Input data:

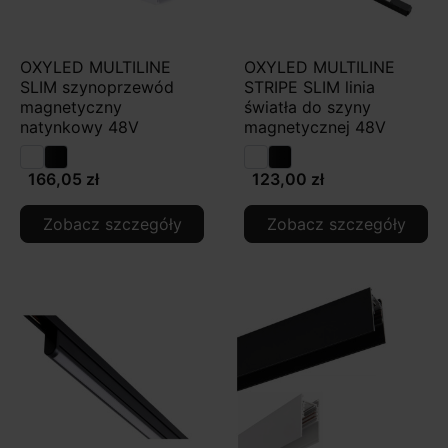
OXYLED MULTILINE
OXYLED MULTILINE
SLIM szynoprzewód
STRIPE SLIM linia
magnetyczny
światła do szyny
natynkowy 48V
magnetycznej 48V
166,05 zł
123,00 zł
Zobacz szczegóły
Zobacz szczegóły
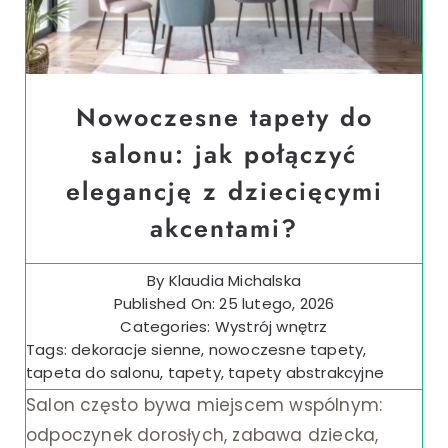
Ślub i wesele
Wystrój wnętrz
Nowoczesne tapety do
salonu: jak połączyć
elegancję z dziecięcymi
akcentami?
By
Klaudia Michalska
Published On: 25 lutego, 2026
Categories:
Wystrój wnętrz
Tags:
dekoracje sienne
,
nowoczesne tapety
,
tapeta do salonu
,
tapety
,
tapety abstrakcyjne
Salon często bywa miejscem wspólnym:
odpoczynek dorosłych, zabawa dziecka,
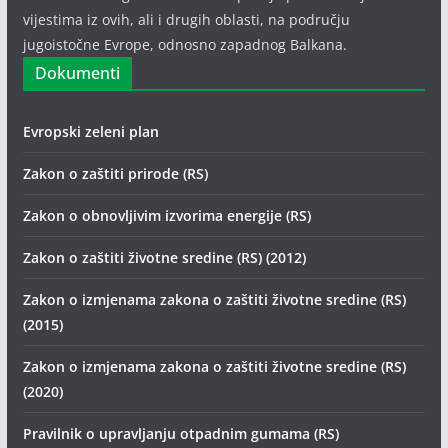
vijestima iz ovih, ali i drugih oblasti, na području
jugoistočne Evrope, odnosno zapadnog Balkana.
Dokumenti
Evropski zeleni plan
Zakon o zaštiti prirode (RS)
Zakon o obnovljivim izvorima energije (RS)
Zakon o zaštiti životne sredine (RS) (2012)
Zakon o izmjenama zakona o zaštiti životne sredine (RS)
(2015)
Zakon o izmjenama zakona o zaštiti životne sredine (RS)
(2020)
Pravilnik o upravljanju otpadnim gumama (RS)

Task item: Using the listing above, reproduce word for word every line from the one containing "Salon często bywa" through the one containing "Zakon o obnovljivim izvorima energije (RS)". Pictures must be left out.

Answer box:
Salon często bywa miejscem wspólnym:
odpoczynek dorosłych, zabawa dziecka,
vijestima iz ovih, ali i drugih oblasti, na području
jugoistočne Evrope, odnosno zapadnog Balkana.
Dokumenti
Evropski zeleni plan
Zakon o zaštiti prirode (RS)
Zakon o obnovljivim izvorima energije (RS)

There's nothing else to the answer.